01/12/2006 12:00AM

One favorite to avoid, another to use


OZONE PARK, N.Y - Assessing the favorite is perhaps the single most important aspect of pick-four wagering. Rock-solid chalk can anchor a play while keeping costs under control, while betting around vulnerable favorites can lead to meaningful payoffs when they cooperate by biting the dust.

For weekend warriors looking to formulate their Saturday pick-four strategies, stakes races at Aqueduct and Fair Grounds-at-Louisiana Downs provide examples of each.

In the Affectionately Handicap at Aqueduct, Bohemian Lady is the morning-line favorite and may wind up at odds-on in a six-horse field with five betting interests, but she is worth taking a shot against.
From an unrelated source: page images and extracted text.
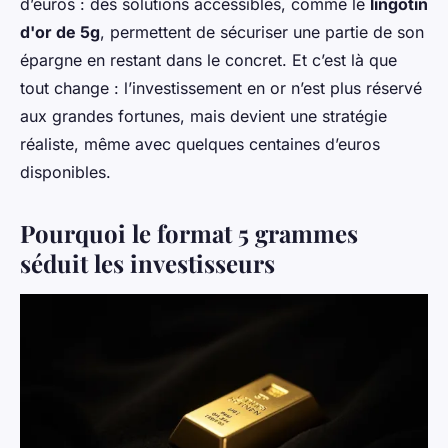
d’euros : des solutions accessibles, comme le
lingotin
d'or de 5g
, permettent de sécuriser une partie de son
épargne en restant dans le concret. Et c’est là que
tout change : l’investissement en or n’est plus réservé
aux grandes fortunes, mais devient une stratégie
réaliste, même avec quelques centaines d’euros
disponibles.
Pourquoi le format 5 grammes
séduit les investisseurs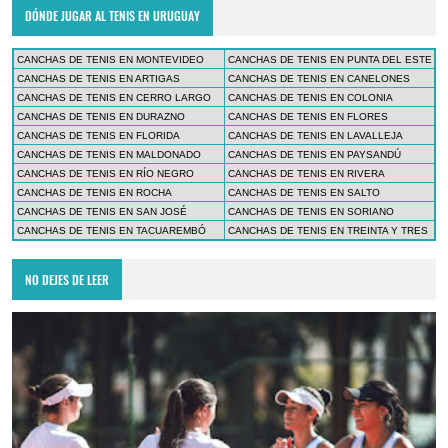
DÓNDE JUGAR AL TENIS EN URUGUAY
CANCHAS DE TENIS EN MONTEVIDEO
CANCHAS DE TENIS EN PUNTA DEL ESTE
CANCHAS DE TENIS EN ARTIGAS
CANCHAS DE TENIS EN CANELONES
CANCHAS DE TENIS EN CERRO LARGO
CANCHAS DE TENIS EN COLONIA
CANCHAS DE TENIS EN DURAZNO
CANCHAS DE TENIS EN FLORES
CANCHAS DE TENIS EN FLORIDA
CANCHAS DE TENIS EN LAVALLEJA
CANCHAS DE TENIS EN MALDONADO
CANCHAS DE TENIS EN PAYSANDÚ
CANCHAS DE TENIS EN RÍO NEGRO
CANCHAS DE TENIS EN RIVERA
CANCHAS DE TENIS EN ROCHA
CANCHAS DE TENIS EN SALTO
CANCHAS DE TENIS EN SAN JOSÉ
CANCHAS DE TENIS EN SORIANO
CANCHAS DE TENIS EN TACUAREMBÓ
CANCHAS DE TENIS EN TREINTA Y TRES
NO DEJES DE LEER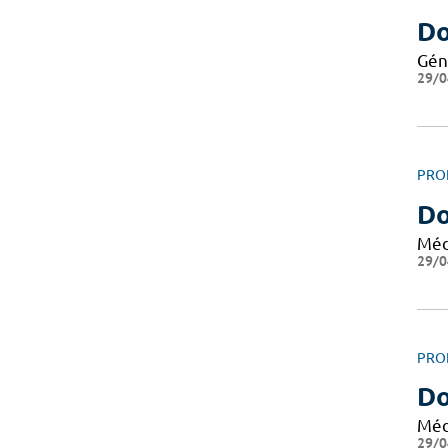
Do
Gén
29/0
PRO
Do
Méd
29/0
PRO
Do
Méd
29/0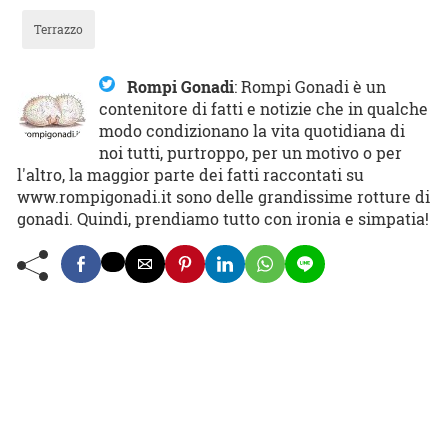
Terrazzo
Rompi Gonadi
:
Rompi Gonadi è un
contenitore di fatti e notizie che in qualche
modo condizionano la vita quotidiana di
noi tutti, purtroppo, per un motivo o per
l'altro, la maggior parte dei fatti raccontati su
www.rompigonadi.it sono delle grandissime rotture di
gonadi. Quindi, prendiamo tutto con ironia e simpatia!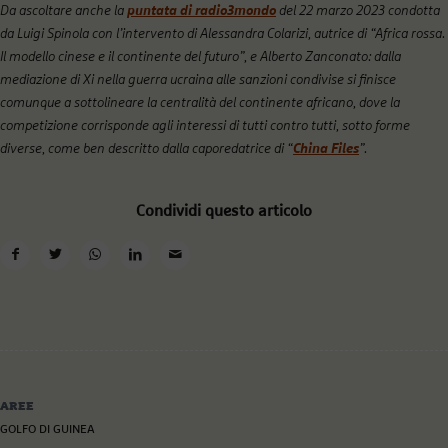
Da ascoltare anche la
puntata di radio3mondo
del 22 marzo 2023 condotta
da Luigi Spinola con l’intervento di Alessandra Colarizi, autrice di “Africa rossa.
Il modello cinese e il continente del futuro”, e Alberto Zanconato: dalla
mediazione di Xi nella guerra ucraina alle sanzioni condivise si finisce
comunque a sottolineare la centralità del continente africano, dove la
competizione corrisponde agli interessi di tutti contro tutti, sotto forme
diverse, come ben descritto dalla caporedatrice di “
China Files
”.
Condividi questo articolo
AREE
GOLFO DI GUINEA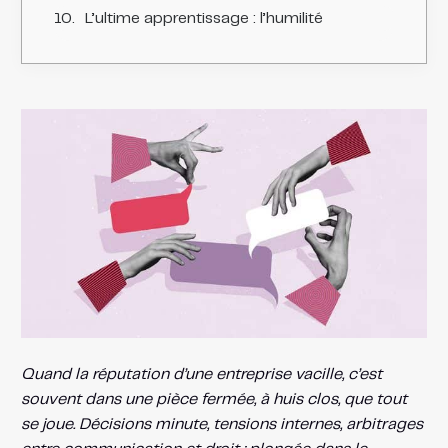
L’ultime apprentissage : l’humilité
Quand la réputation d’une entreprise vacille, c’est
souvent dans une pièce fermée, à huis clos, que tout
se joue. Décisions minute, tensions internes, arbitrages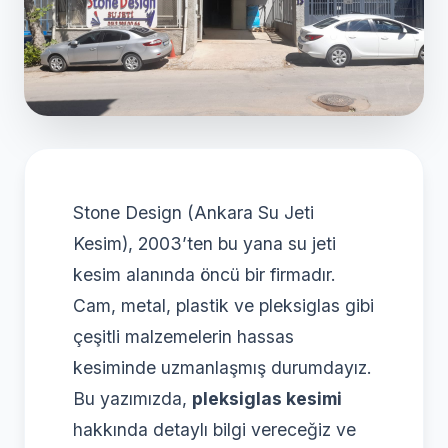
Stone Design (Ankara Su Jeti
Kesim), 2003’ten bu yana su jeti
kesim alanında öncü bir firmadır.
Cam, metal, plastik ve pleksiglas gibi
çeşitli malzemelerin hassas
kesiminde uzmanlaşmış durumdayız.
Bu yazımızda,
pleksiglas kesimi
hakkında detaylı bilgi vereceğiz ve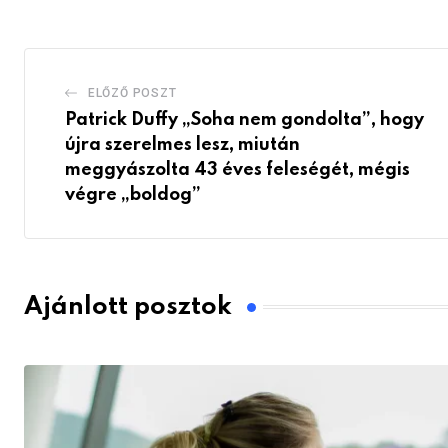
Email
ELŐZŐ POSZT
Patrick Duffy „Soha nem gondolta”, hogy
újra szerelmes lesz, miután
meggyászolta 43 éves feleségét, mégis
végre „boldog”
Ajánlott posztok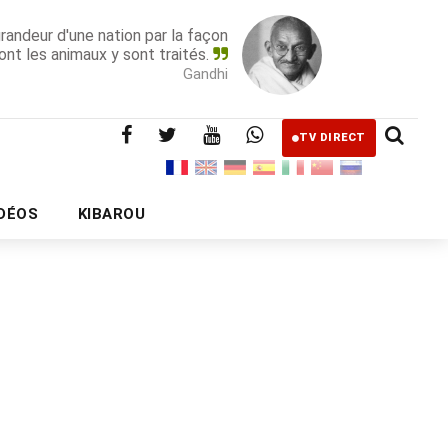
grandeur d'une nation par la façon
ont les animaux y sont traités.
Gandhi
TV DIRECT
IDÉOS
KIBAROU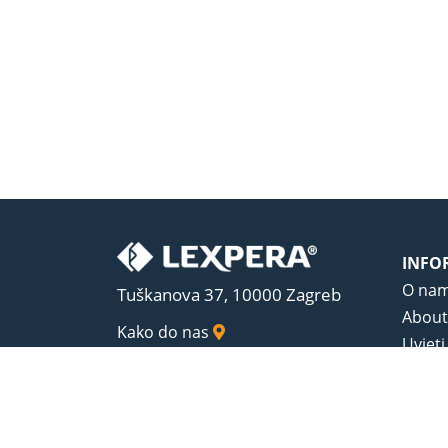
INFO
O na
Tuškanova 37, 10000 Zagreb
About
Kako do nas
Uvjeti
Opći u
Zaštit
Sadrža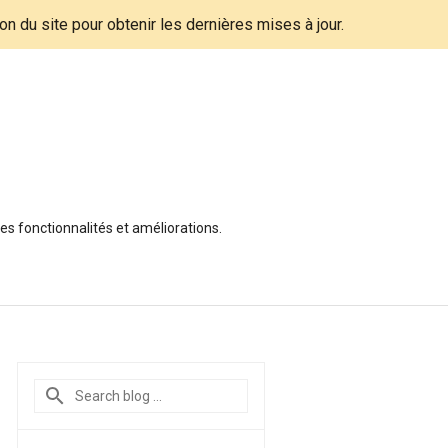
tion du site pour obtenir les dernières mises à jour.
es fonctionnalités et améliorations.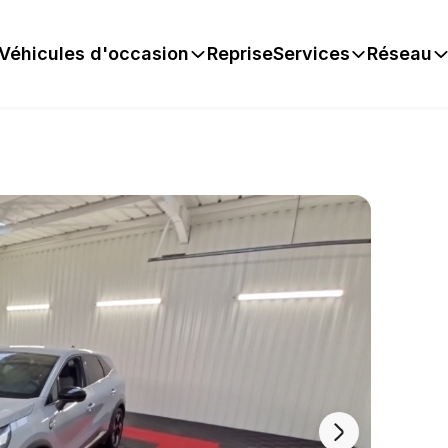
Véhicules d'occasion
Reprise
Services
Réseau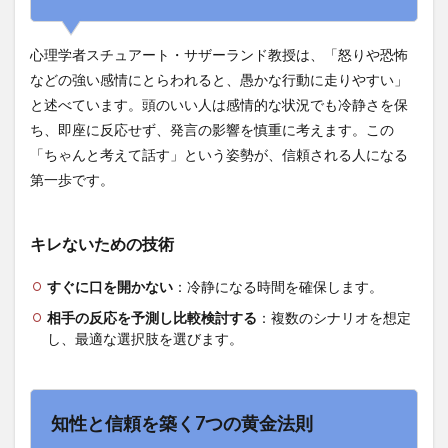
る重
要性
心理学者スチュアート・サザーランド教授は、「怒りや恐怖
1.1
などの強い感情にとらわれると、愚かな行動に走りやすい」
キレ
ない
と述べています。頭のいい人は感情的な状況でも冷静さを保
ため
ち、即座に反応せず、発言の影響を慎重に考えます。この
の技
「ちゃんと考えて話す」という姿勢が、信頼される人になる
術
第一歩です。
2
知性
と信
キレないための技術
頼を
築く
7つ
すぐに口を開かない
：冷静になる時間を確保します。
の黄
相手の反応を予測し比較検討する
金法
：複数のシナリオを想定
則
し、最適な選択肢を選びます。
3
話の
深さ
知性と信頼を築く7つの黄金法則
を生
む思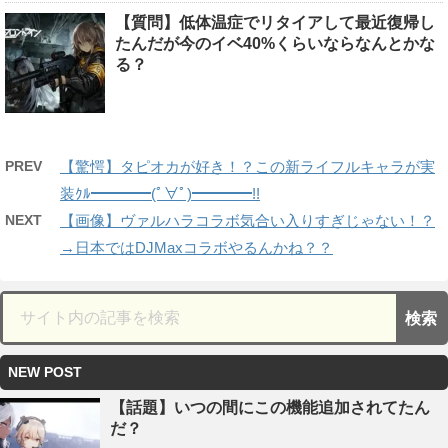
【質問】低体温症でリタイアして最近復帰し
たんだが今のイベ40%くらいならなんとかな
る？
PREV
【驚愕】タピオカが好き！？この新ライフルキャラが実
装ｸﾙ━━━━(ﾟ∀ﾟ)━━━━!!
NEXT
【画像】ヴァルハラコラボ気合い入りすぎじゃない！？
→日本ではDJMaxコラボやるんかね？？
NEW POST
【話題】いつの間にこの機能追加されてたん
だ？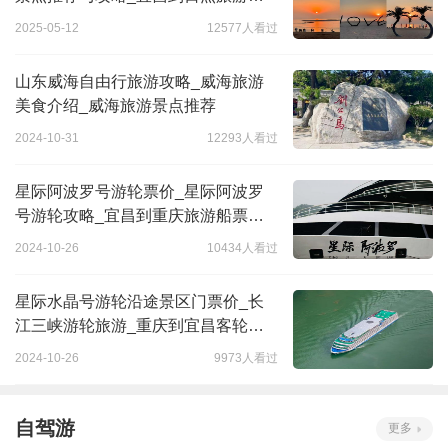
略
2025-05-12
12577人看过
山东威海自由行旅游攻略_威海旅游
美食介绍_威海旅游景点推荐
2024-10-31
12293人看过
星际阿波罗号游轮票价_星际阿波罗
号游轮攻略_宜昌到重庆旅游船票价
多少
2024-10-26
10434人看过
星际水晶号游轮沿途景区门票价_长
江三峡游轮旅游_重庆到宜昌客轮时
间和票价多少
2024-10-26
9973人看过
自驾游
更多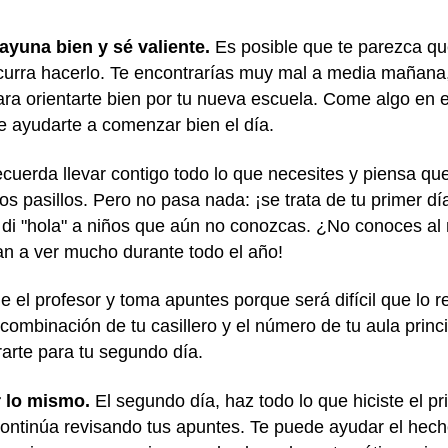
ayuna bien y sé valiente.
Es posible que te parezca qu
ocurra hacerlo. Te encontrarías muy mal a media mañana,
ra orientarte bien por tu nueva escuela. Come algo en e
 ayudarte a comenzar bien el día.
ecuerda llevar contigo todo lo que necesites y piensa qu
los pasillos. Pero no pasa nada: ¡se trata de tu primer 
y di "hola" a niños que aún no conozcas. ¿No conoces al n
van a ver mucho durante todo el año!
e el profesor y toma apuntes porque será difícil que lo r
combinación de tu casillero y el número de tu aula princi
rarte para tu segundo día.
r lo mismo.
El segundo día, haz todo lo que hiciste el pr
ntinúa revisando tus apuntes. Te puede ayudar el hecho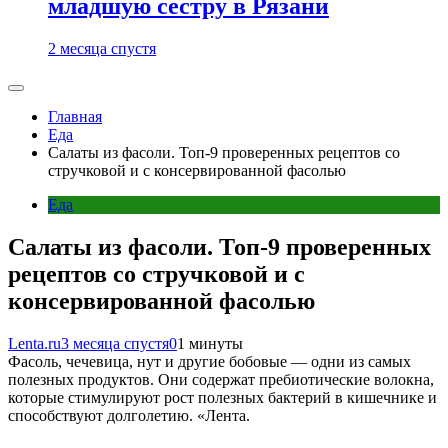
младшую сестру в Рязани
2 месяца спустя
Главная
Еда
Салаты из фасоли. Топ-9 проверенных рецептов со
стручковой и с консервированной фасолью
Еда
Салаты из фасоли. Топ-9 проверенных
рецептов со стручковой и с
консервированной фасолью
Lenta.ru
3 месяца спустя
0
1 минуты
Фасоль, чечевица, нут и другие бобовые — одни из самых
полезных продуктов. Они содержат пребиотические волокна,
которые стимулируют рост полезных бактерий в кишечнике и
способствуют долголетию. «Лента.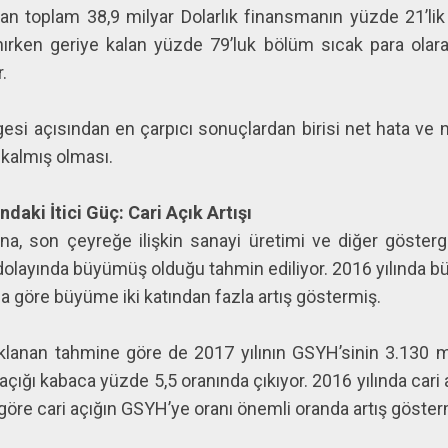
anan toplam 38,9 milyar Dolarlık finansmanın yüzde 21’l
ırken geriye kalan yüzde 79’luk bölüm sıcak para olara
r.
esi açısından en çarpıcı sonuçlardan birisi net hata v
kalmış olması.
aki İtici Güç: Cari Açık Artışı
na, son çeyreğe ilişkin sanayi üretimi ve diğer göster
3 dolayında büyümüş olduğu tahmin ediliyor. 2016 yılında
ıla göre büyüme iki katından fazla artış göstermiş.
klanan tahmine göre de 2017 yılının GSYH’sinin 3.130 mi
 açığı kabaca yüzde 5,5 oranında çıkıyor. 2016 yılında cari 
a göre cari açığın GSYH’ye oranı önemli oranda artış göster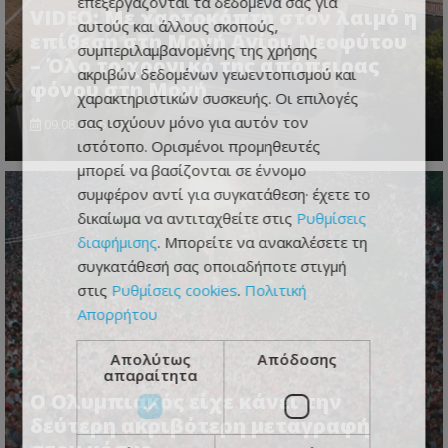
επεξεργάζονται τα δεδομένα σας για
VIDEO: Με χαρτοκόπτη στον λαιμό η
αυτούς και άλλους σκοπούς,
επίθεση στη Μονή Αγίου Νεοφύτου
συμπεριλαμβανομένης της χρήσης
– Όλο το χρονικό της απόπειρας
ακριβών δεδομένων γεωεντοπισμού και
φόνου στη Μονή
χαρακτηριστικών συσκευής. Οι επιλογές
σας ισχύουν μόνο για αυτόν τον
09.08.2026 - 09:34
ιστότοπο. Ορισμένοι προμηθευτές
μπορεί να βασίζονται σε έννομο
συμφέρον αντί για συγκατάθεση· έχετε το
δικαίωμα να αντιταχθείτε στις
Ρυθμίσεις
διαφήμισης
. Μπορείτε να ανακαλέσετε τη
συγκατάθεσή σας οποιαδήποτε στιγμή
στις
Ρυθμίσεις cookies
.
Πολιτική
Απορρήτου
Απολύτως
Απόδοσης
απαραίτητα
Ο Ολυμπιακός είχε κάνει την
δεύτερη ακριβότερη μεταγραφή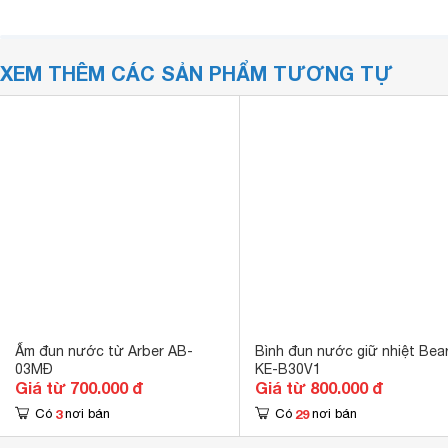
XEM THÊM CÁC SẢN PHẨM TƯƠNG TỰ
Ấm đun nước từ Arber AB-
Bình đun nước giữ nhiệt Bea
03MĐ
KE-B30V1
Giá từ 700.000 đ
Giá từ 800.000 đ
3
29
Có
nơi bán
Có
nơi bán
Bohemian Lady is a logical enough proposition to win the 1 1/16-mile Affectionately. Her best race is a bit better than the others, her form toward the end of 2005 was good, and the rainy forecast for the New York area probably helps her cause. She has run three times on wet tracks and has never been worse than second, including a lengthy triumph in the Cicada at 3, and a runner-up finish with the best Beyer Speed Figure of her career at Gulfstream Park last winter.

But even when Bohemian Lady received that 102 Beyer last Jan. 28, the running line was part of a pattern that she has exhibited consistently: attaining the lead at the stretch call but failing to hold it to the wire.

Most horseplayers - and virtually all trainers, for that matter - tend to anthropomorphize more than is necessary in trying to explain the unexplainable. But if such a thing as having a nose for the wire exists among Thoroughbreds, Bohemian Lady does not have one. That Gulfstream race was not the first time Bohemian Lady had coughed up a lead in the red zone, nor was it the last. She had already snatched defeat from the jaws of victory in the Dearly Precious (on Aqueduct's inner track) and the La Troienne as a 3-year-old, and coming into the Affectionately she has been nailed three times in a row, at three distances and on three different tracks.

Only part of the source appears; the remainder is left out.